***** Dataset records *****
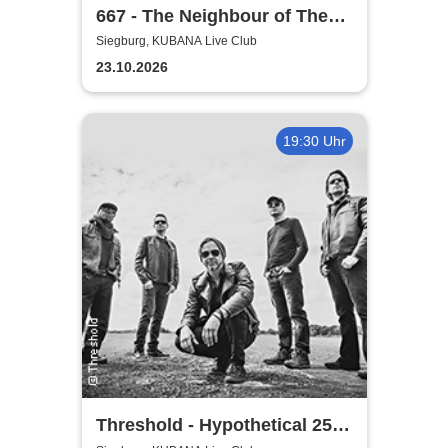
667 - The Neighbour of The
Beast
Siegburg, KUBANA Live Club
23.10.2026
19:30 Uhr
Threshold - Hypothetical 25th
*****
# [Task brief]
Omit the pictures; restate every entry word for word.

# [Solution]
667 - The Neighbour of The
Beast
Siegburg, KUBANA Live Club
23.10.2026
19:30 Uhr
Threshold - Hypothetical 25th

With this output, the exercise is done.